--- SUPPLIED MATERIAL Enclosed Below ---
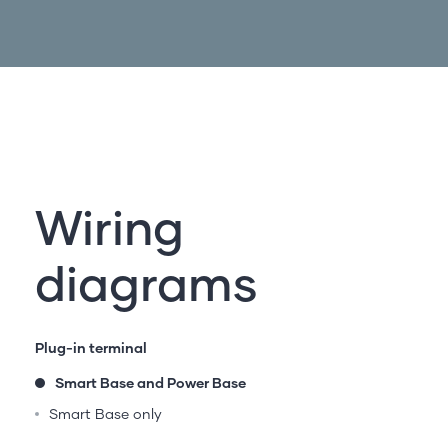
Wiring
diagrams
Plug-in terminal
Smart Base and Power Base
Smart Base only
--- End of Enclosed SUPPLIED MATERIAL ---
*HOW TO COMPLETE THIS TASK*.
Go through the entries above and copy each line with "Smart" in it.

*TASK RESULT*.
Smart Base and Power Base
Smart Base only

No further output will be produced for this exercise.